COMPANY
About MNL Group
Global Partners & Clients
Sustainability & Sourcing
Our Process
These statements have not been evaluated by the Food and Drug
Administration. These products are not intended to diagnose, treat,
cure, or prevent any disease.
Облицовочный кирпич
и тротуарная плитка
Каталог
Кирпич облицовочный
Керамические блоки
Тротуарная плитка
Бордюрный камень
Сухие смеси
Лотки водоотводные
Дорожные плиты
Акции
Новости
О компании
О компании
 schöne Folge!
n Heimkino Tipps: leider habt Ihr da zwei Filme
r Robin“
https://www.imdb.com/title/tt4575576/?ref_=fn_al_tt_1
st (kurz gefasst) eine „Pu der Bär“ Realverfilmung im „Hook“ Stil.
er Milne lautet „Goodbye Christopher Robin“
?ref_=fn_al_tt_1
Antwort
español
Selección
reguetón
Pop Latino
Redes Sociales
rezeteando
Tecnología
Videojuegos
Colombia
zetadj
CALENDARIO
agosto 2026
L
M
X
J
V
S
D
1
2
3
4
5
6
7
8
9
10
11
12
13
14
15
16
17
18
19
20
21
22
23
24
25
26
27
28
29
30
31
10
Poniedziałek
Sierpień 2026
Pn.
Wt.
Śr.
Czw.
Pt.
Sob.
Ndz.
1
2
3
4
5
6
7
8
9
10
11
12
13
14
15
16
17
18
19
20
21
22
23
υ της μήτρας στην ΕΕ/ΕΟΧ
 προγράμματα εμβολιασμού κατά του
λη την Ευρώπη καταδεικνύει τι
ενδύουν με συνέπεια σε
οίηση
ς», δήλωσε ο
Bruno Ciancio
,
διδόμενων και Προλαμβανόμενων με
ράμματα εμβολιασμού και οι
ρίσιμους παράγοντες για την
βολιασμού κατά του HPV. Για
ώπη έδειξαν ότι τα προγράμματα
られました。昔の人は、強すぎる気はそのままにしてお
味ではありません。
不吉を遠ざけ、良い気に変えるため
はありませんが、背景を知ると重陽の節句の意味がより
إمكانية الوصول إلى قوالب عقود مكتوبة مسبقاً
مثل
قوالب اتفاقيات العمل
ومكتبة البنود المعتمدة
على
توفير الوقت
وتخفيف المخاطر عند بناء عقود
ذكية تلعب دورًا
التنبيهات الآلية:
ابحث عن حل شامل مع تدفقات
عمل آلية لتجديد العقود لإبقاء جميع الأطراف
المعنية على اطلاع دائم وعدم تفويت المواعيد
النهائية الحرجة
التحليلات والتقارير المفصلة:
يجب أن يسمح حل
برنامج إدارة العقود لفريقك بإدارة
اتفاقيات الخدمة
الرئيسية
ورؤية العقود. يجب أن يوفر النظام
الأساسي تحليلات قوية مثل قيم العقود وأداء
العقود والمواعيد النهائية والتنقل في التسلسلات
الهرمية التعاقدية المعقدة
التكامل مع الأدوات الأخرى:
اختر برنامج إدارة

Task directions
All lines above that hold the string "προγράμματα" should be copied.

Solution for this problem
 προγράμματα εμβολιασμού κατά του
ώπη έδειξαν ότι τα προγράμματα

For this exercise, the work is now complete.